JS-CANVAS-RENDERING-CONTEXT-2D
Wrapper for CanvasRenderingContext2D
This library is meant to be a zero dependency wrapper for the CanvasRenderingContext2D web api for use in WASM rust applications.
Rust programs using this library can bind to a single canvas element in the DOM and use functions in the library to control that canvas's context.
Also included in this repo is the file rust.wasm.canvasrenderingcontext2d.js
. To use this library on a web page, load the .js file on the page and then call
// reference the context manager for ease of calls. You will have one manager per webpage. It can contain contexts for multiple canvases on that page.

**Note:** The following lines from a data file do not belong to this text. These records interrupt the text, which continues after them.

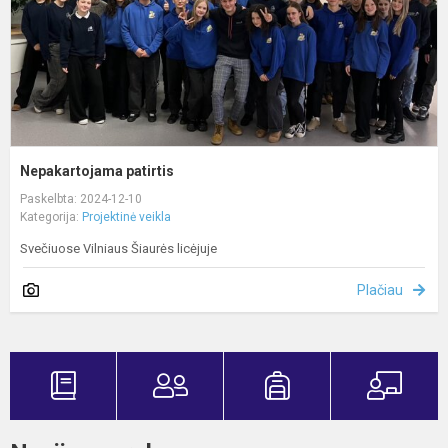
Nepakartojama patirtis
Paskelbta: 2024-12-10
Kategorija:
Projektinė veikla
Svečiuose Vilniaus Šiaurės licėjuje
Plačiau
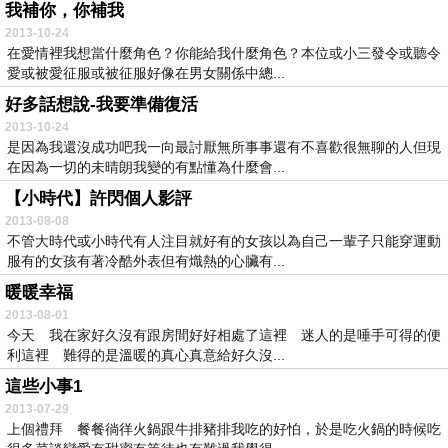
我補你，你補我
2013-10-24
在愛情裡我想當什麼角色？你能給我什麼角色？本位或小三發令或聽令
愛或被愛征服或被征服好像在男女關係中總...
好多話想說-我要準備復活
2013-10-24
是因為我還沒成功吧我一向最討厭無所事事還有不喜歡很無聊的人但現
在因為一切的未晴朗我變的有點懂為什麼會...
【小時代】許閃個人影評
2013-08-08
不管大時代或小時代有人注目就好有的女孩以為自己一輩子只能穿運動
服有的女孩有著冷酷外表但有熾熱的心臟有...
暖暖幸福
2013-08-01
今天 我在家好久沒有跟房間好好相處了這裡 迷人的是唾手可得的便
利這裡 難得的是溫暖的真心真意給好久沒...
這些小事1
2013-07-29
上個禮拜 餐餐徜徉火鍋跟牛排豬排我吃的好怕，於是吃火鍋的時候吃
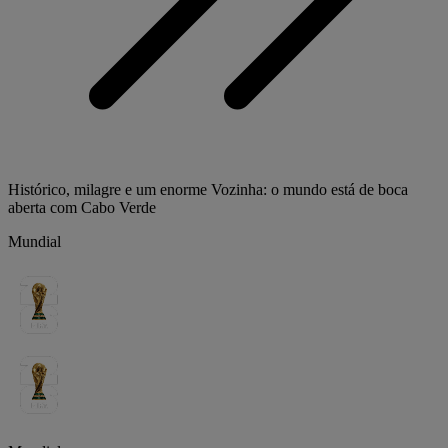
Histórico, milagre e um enorme Vozinha: o mundo está de boca
aberta com Cabo Verde
Mundial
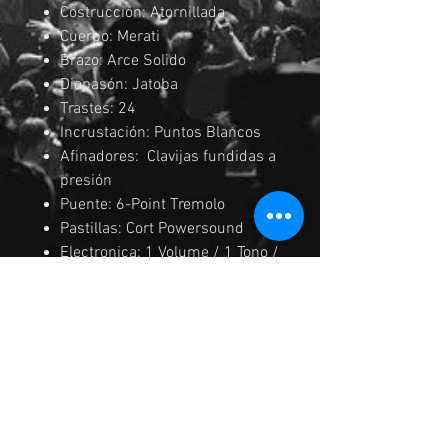
Costrucción: Atornillada
Cuerpo: Merati
Brazo: Arce Solido
Diapasón: Jatoba
Trastes: 24
Incrustación: Puntos Blancos
Afinadores: Clavijas fundidas a
presión
Puente: 6-Point Tremolo
Pastillas: Cort Powersound
Electronica: 1 Volume / 1 Tono /
Selector de 3 pasos
Acabados: Cromados
Color: OPBB (Open Pore Black
Cherry Burst)
MEDIDAS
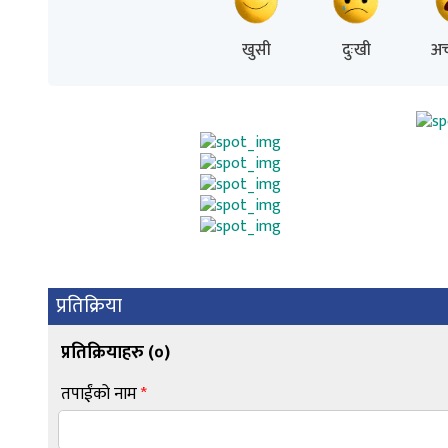
खुसी
दुःखी
अच
प्रतिक्रिया
प्रतिक्रियाहरु (
०
)
तपाईंको नाम
*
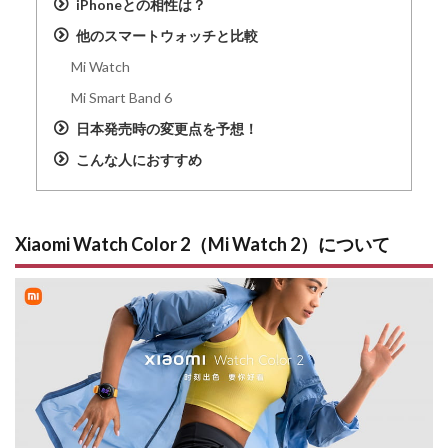
iPhoneとの相性は？
他のスマートウォッチと比較
Mi Watch
Mi Smart Band 6
日本発売時の変更点を予想！
こんな人におすすめ
Xiaomi Watch Color 2（Mi Watch 2）について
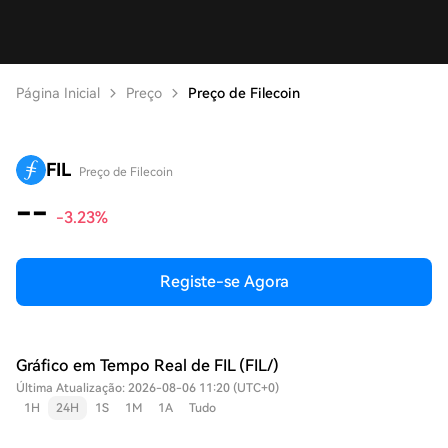
Página Inicial
Preço
Preço de Filecoin
FIL
Preço de Filecoin
--
-3.23%
Registe-se Agora
Gráfico em Tempo Real de FIL (FIL/)
Última Atualização: 2026-08-06 11:20 (UTC+0)
1H
24H
1S
1M
1A
Tudo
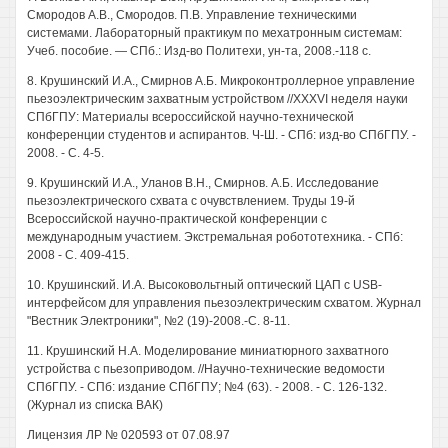
Смородов A.B., Смородов. П.В. Управление техническими
системами. Лабораторный практикум по мехатронным системам:
Учеб. пособие. — СПб.: Изд-во Политехи, ун-та, 2008.-118 с.
8. Крушинский И.А., Смирнов А.Б. Микроконтроллерное управление
пьезоэлектрическим захватным устройством //XXXVI неделя науки
СПбГПУ: Материалы всероссийской научно-технической
конференции студентов и аспирантов. Ч-Ш. - СПб: изд-во СПбГПУ. -
2008. - С. 4-5.
9. Крушинский И.А., Уланов В.Н., Смирнов. А.Б. Исследование
пьезоэлектрического схвата с очувствлением. Труды 19-й
Всероссийской научно-практической конференции с
международным участием. Экстремальная робототехника. - СПб:
2008 - С. 409-415.
10. Крушинский. И.А. Высоковольтный оптический ЦАП с USB-
интерфейсом для управления пьезоэлектрическим схватом. Журнал
"Вестник Электроники", №2 (19)-2008.-С. 8-11.
11. Крушинский H.A. Моделирование миниатюрного захватного
устройства с пьезоприводом. //Научно-технические ведомости
СПбГПУ. - СПб: издание СПбГПУ; №4 (63). - 2008. - С. 126-132.
(Журнал из списка ВАК)
Лицензия ЛР № 020593 от 07.08.97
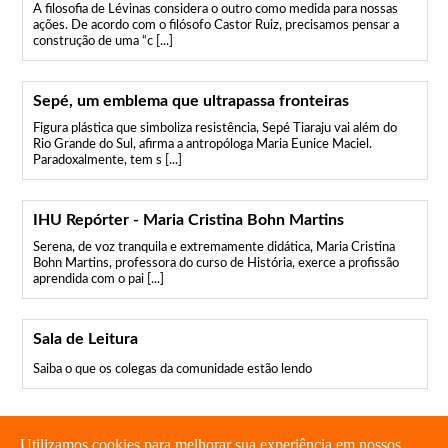
A filosofia de Lévinas considera o outro como medida para nossas
ações. De acordo com o filósofo Castor Ruiz, precisamos pensar a
construção de uma “c [...]
Sepé, um emblema que ultrapassa fronteiras
Figura plástica que simboliza resistência, Sepé Tiaraju vai além do
Rio Grande do Sul, afirma a antropóloga Maria Eunice Maciel.
Paradoxalmente, tem s [...]
IHU Repórter - Maria Cristina Bohn Martins
Serena, de voz tranquila e extremamente didática, Maria Cristina
Bohn Martins, professora do curso de História, exerce a profissão
aprendida com o pai [...]
Sala de Leitura
Saiba o que os colegas da comunidade estão lendo
Utilizamos cookies para melhorar sua experiência em nossos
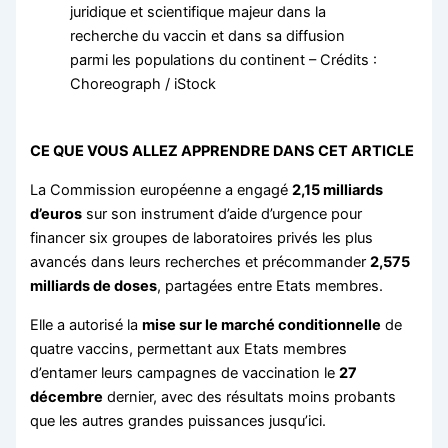
juridique et scientifique majeur dans la
recherche du vaccin et dans sa diffusion
parmi les populations du continent – Crédits :
Choreograph / iStock
CE QUE VOUS ALLEZ APPRENDRE DANS CET ARTICLE
La Commission européenne a engagé
2,15 milliards
d’euros
sur son instrument d’aide d’urgence pour
financer six groupes de laboratoires privés les plus
avancés dans leurs recherches et précommander
2,575
milliards de doses
, partagées entre Etats membres.
Elle a autorisé la
mise sur le marché conditionnelle
de
quatre vaccins, permettant aux Etats membres
d’entamer leurs campagnes de vaccination le
27
décembre
dernier, avec des résultats moins probants
que les autres grandes puissances jusqu’ici.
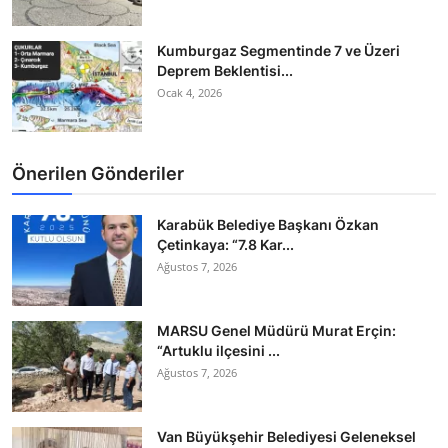
Kumburgaz Segmentinde 7 ve Üzeri
Deprem Beklentisi...
Ocak 4, 2026
Önerilen Gönderiler
Karabük Belediye Başkanı Özkan
Çetinkaya: “7.8 Kar...
Ağustos 7, 2026
MARSU Genel Müdürü Murat Erçin:
“Artuklu ilçesini ...
Ağustos 7, 2026
Van Büyükşehir Belediyesi Geleneksel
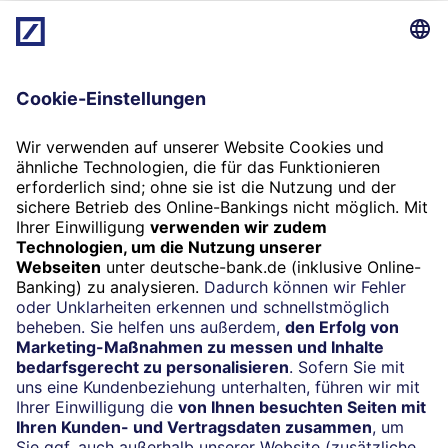
24/7-Kundenservice
(069) 910-100 00
Termin
Beratung vereinbaren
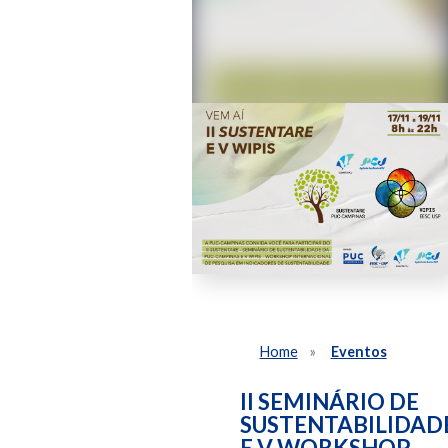
Home
Eventos
II SEMINÁRIO DE
SUSTENTABILIDAD
E V WORKSHOP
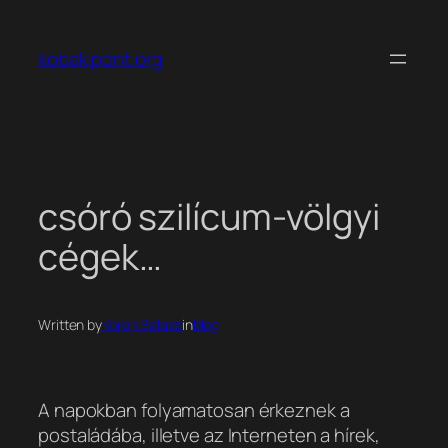
Ugrás
a
kobak pont org
tartalomhoz
csóró szilícum-völgyi
cégek…
Written by
Koren Balazs
in
blog
A napokban folyamatosan érkeznek a
postaládába, illetve az Interneten a hírek,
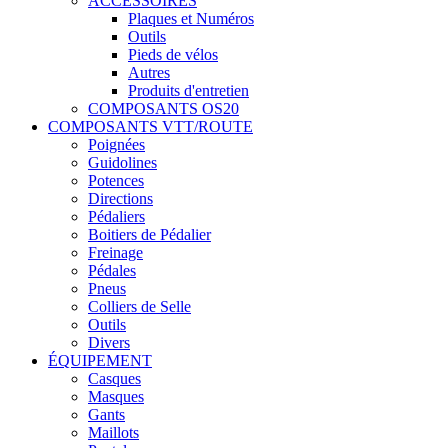
ACCESSOIRES
Plaques et Numéros
Outils
Pieds de vélos
Autres
Produits d'entretien
COMPOSANTS OS20
COMPOSANTS VTT/ROUTE
Poignées
Guidolines
Potences
Directions
Pédaliers
Boitiers de Pédalier
Freinage
Pédales
Pneus
Colliers de Selle
Outils
Divers
ÉQUIPEMENT
Casques
Masques
Gants
Maillots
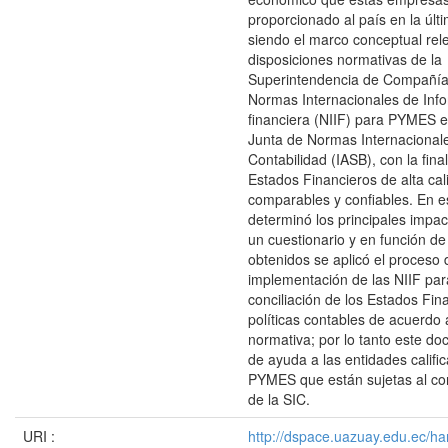
proporcionado al país en la últ
siendo el marco conceptual rel
disposiciones normativas de la
Superintendencia de Compañías
Normas Internacionales de Inf
financiera (NIIF) para PYMES e
Junta de Normas Internacional
Contabilidad (IASB), con la fina
Estados Financieros de alta cal
comparables y confiables. En e
determinó los principales impa
un cuestionario y en función de
obtenidos se aplicó el proceso 
implementación de las NIIF par
conciliación de los Estados Fina
políticas contables de acuerdo 
normativa; por lo tanto este do
de ayuda a las entidades calif
PYMES que están sujetas al cont
de la SIC.
URI :
http://dspace.uazuay.edu.ec/ha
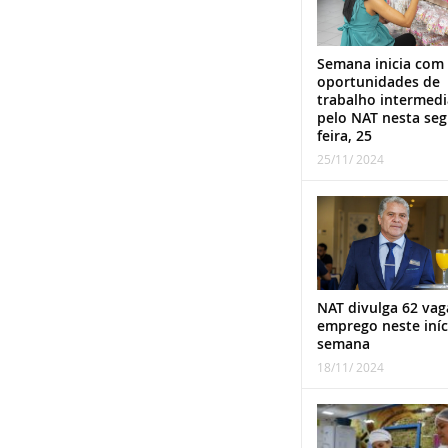
Semana inicia com
oportunidades de
trabalho intermed
pelo NAT nesta se
feira, 25
25/11/ 2024
NAT divulga 62 vag
emprego neste iníc
semana
18/11/ 2024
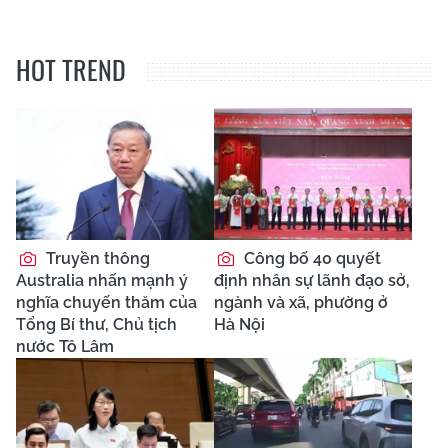
HOT TREND
Truyền thông
Công bố 40 quyết
Australia nhấn mạnh ý
định nhân sự lãnh đạo sở,
nghĩa chuyến thăm của
ngành và xã, phường ở
Tổng Bí thư, Chủ tịch
Hà Nội
nước Tô Lâm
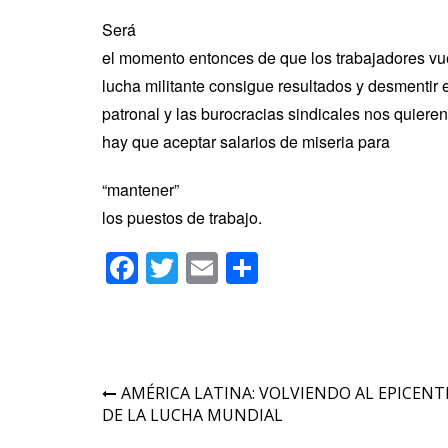
Será
el momento entonces de que los trabajadores vu
lucha militante consigue resultados y desmentir 
patronal y las burocracias sindicales nos quiere
hay que aceptar salarios de miseria para
“mantener”
los puestos de trabajo.
Facebook
Twitter
Email
Compartir
Navegación
AMÉRICA LATINA: VOLVIENDO AL EPICEN
DE LA LUCHA MUNDIAL
de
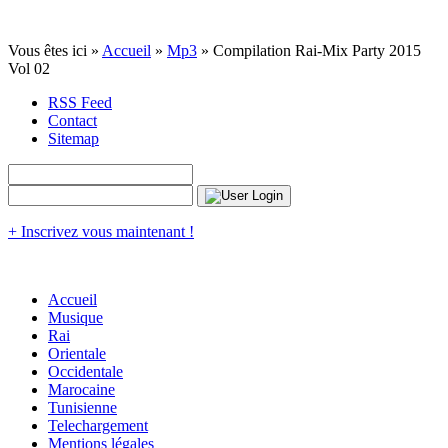
Vous êtes ici »
Accueil
»
Mp3
» Compilation Rai-Mix Party 2015
Vol 02
RSS Feed
Contact
Sitemap
+ Inscrivez vous maintenant !
Accueil
Musique
Rai
Orientale
Occidentale
Marocaine
Tunisienne
Telechargement
Mentions légales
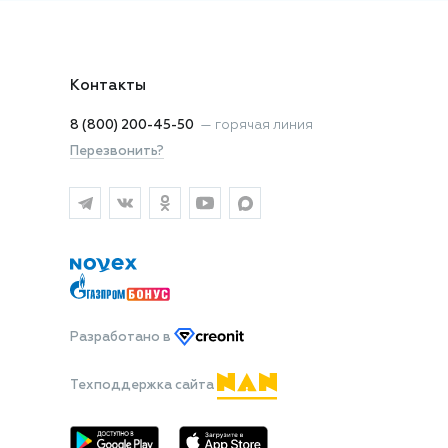
Контакты
8 (800) 200-45-50
—
горячая линия
Перезвонить?
Разработано
в
Техподдержка сайта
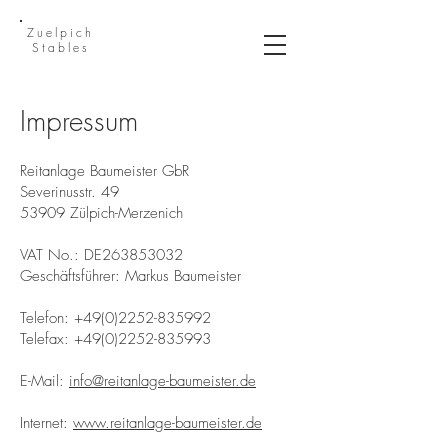
Zuelpich
Stables
Impressu
m
Reitanlage Baumeister GbR
Severinusstr. 49
53909 Zülpich-Merzenich
VAT No.: DE263853032
Geschäftsführer: Markus Baumeister
Telefon:
+49(0)2252-835992
Telefax:
+49(0)2252-835993
E-Mail:
info@reitanlage-baumeister.de
Internet:
www.reitanlage-baumeister.de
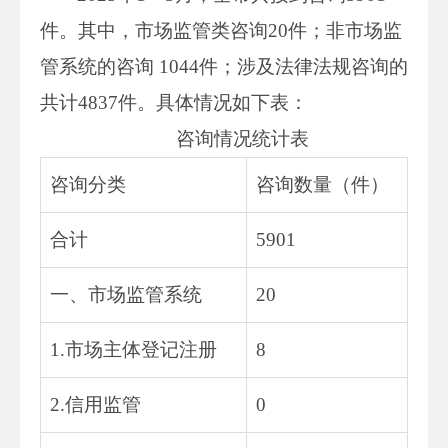
件。其中，市场监管类咨询20件；非市场监
管系统的咨询 1044件；涉及法律法规咨询的
共计4837件。具体情况如下表：
咨询情况统计表
咨询分类
咨询数量（件）
合计
5901
一、市场监管系统
20
1.市场主体登记注册
8
2.信用监管
0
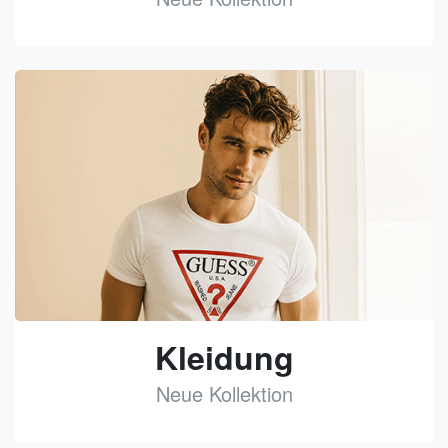
See
Kleidung
Neue Kollektion
See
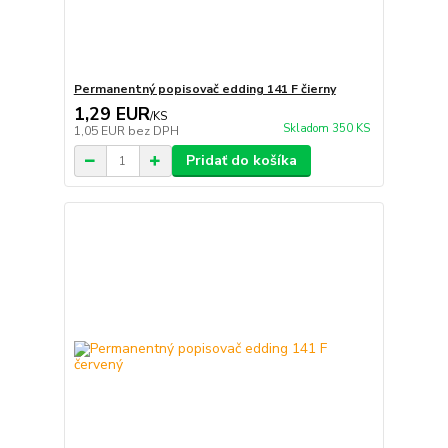
Permanentný popisovač edding 141 F čierny
1,29 EUR
/
KS
Skladom 350 KS
1,05 EUR
bez DPH
Pridať do košíka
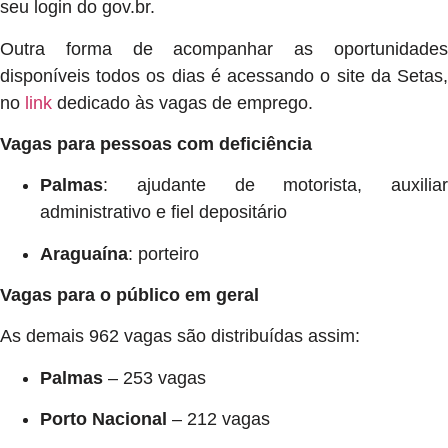
seu login do gov.br.
Outra forma de acompanhar as oportunidades
disponíveis todos os dias é acessando o site da Setas,
no
link
dedicado às vagas de emprego.
Vagas para pessoas com deficiência
Palmas
: ajudante de motorista, auxiliar
administrativo e fiel depositário
Araguaína
: porteiro
Vagas para o público em geral
As demais 962 vagas são distribuídas assim:
Palmas
– 253 vagas
Porto Nacional
– 212 vagas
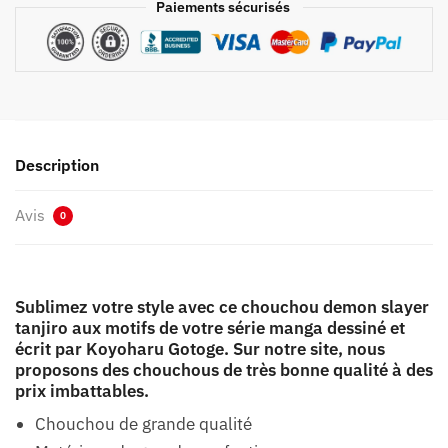
Paiements sécurisés
Description
Avis
0
Sublimez votre style avec ce chouchou demon slayer
tanjiro aux motifs de votre série manga dessiné et
écrit par Koyoharu Gotoge. Sur notre site, nous
proposons des chouchous de très bonne qualité à des
prix imbattables.
Chouchou de grande qualité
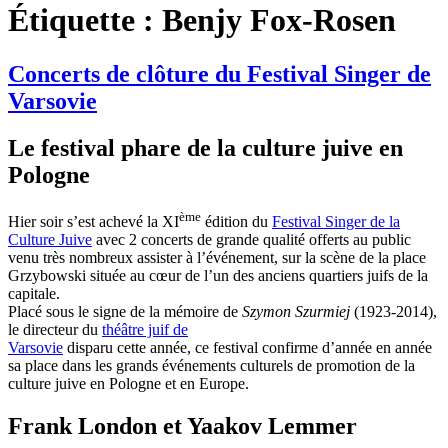
Étiquette :
Benjy Fox-Rosen
Concerts de clôture du Festival Singer de
Varsovie
Le festival phare de la culture juive en
Pologne
ème
Hier soir s’est achevé la XI
édition du
Festival Singer de la
Culture Juive
avec 2 concerts de grande qualité offerts au public
venu très nombreux assister à l’événement, sur la scène de la place
Grzybowski située au cœur de l’un des anciens quartiers juifs de la
capitale.
Placé sous le signe de la mémoire de
Szymon Szurmiej
(1923-2014),
le directeur du
théâtre juif de
Varsovie
disparu cette année, ce festival confirme d’année en année
sa place dans les grands événements culturels de promotion de la
culture juive en Pologne et en Europe.
Frank London et Yaakov Lemmer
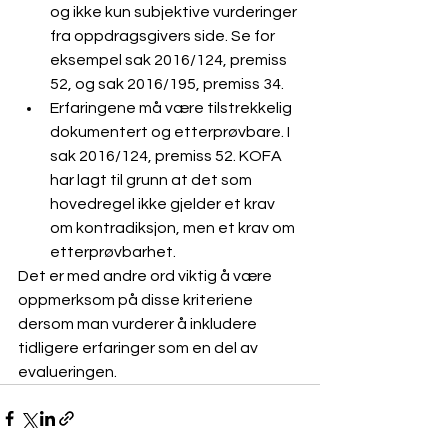
og ikke kun subjektive vurderinger 
fra oppdragsgivers side. Se for 
eksempel sak 2016/124, premiss 
52, og sak 2016/195, premiss 34.
Erfaringene må være tilstrekkelig 
dokumentert og etterprøvbare. I 
sak 2016/124, premiss 52. KOFA 
har lagt til grunn at det som 
hovedregel ikke gjelder et krav 
om kontradiksjon, men et krav om 
etterprøvbarhet.
Det er med andre ord viktig å være 
oppmerksom på disse kriteriene 
dersom man vurderer å inkludere 
tidligere erfaringer som en del av  
evalueringen.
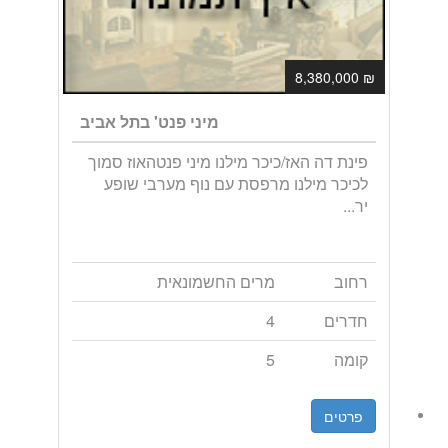
₪ 8,380,000
מיני פנט' בתל אביב
פינת דה האז/כיכר מילנו מיני פנטהאוז סמוך
לכיכר מילנו מרפסת עם נוף מערבי שופע
יר...
רחוב
מרים החשמונאית
חדרים
4
קומה
5
פרטים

let manager = rust.wasm.canvasRenderingContext2DManager;
// callback that is called once the canvas element is bound to the wasm program
let initCallback = function(result) {
// you probably want to call the rust program's main function here
result.instance.exports.main();
};
// callback that is called on window resize
let resizeCallback = function(result) {
// you may want to redraw when the window is resized
result.instance.export.draw();
}
// callback that is called on the browsers' request animation frame
let animateCallback = function(result) {
// you may want to tick the program and re-draw here
result.instance.export.tick();
result.instance.export.draw();
}
let callbacks = {
onInit: initCallback,
onResize: resizeCallback,
onAnimate: animateCallback
};
// create a context from the manager
let localContext = manager.addContext(canvasId, wasmPath, callbacks);
// initing the context will bind the canvas element to the wasm program and then call the callback
localContext.init();
Running the example included in this repo
The example included in this repo contains a website with several canvases all bound to rust/wasm programs that use this library to interact with the canvases. Once you grab the repo locally, you'll need to do the following to get it running:
- Add wasm32-unknown-unknown as a build target
- call
rustup target add wasm32-unknown-unknown
- call
- build
- call
cargo build --example * --target wasm32-unknown-unknown
- call
- Use some sort of local web server to view the example
- For this, I like to use Ian Kettlewell's
devserver
. It props up a local web server that listens to changes in the directory and pushes them out. - You can install devserver by running
cargo install devserver
from your command line - To run it, open a new command line terminal and navigate to the repo's directory. Then run
devserver
on that terminal. You can press ctrl+c to exit out of the server - Once a local server is running, go to localhost:8080 in any web browser and you should see the examples.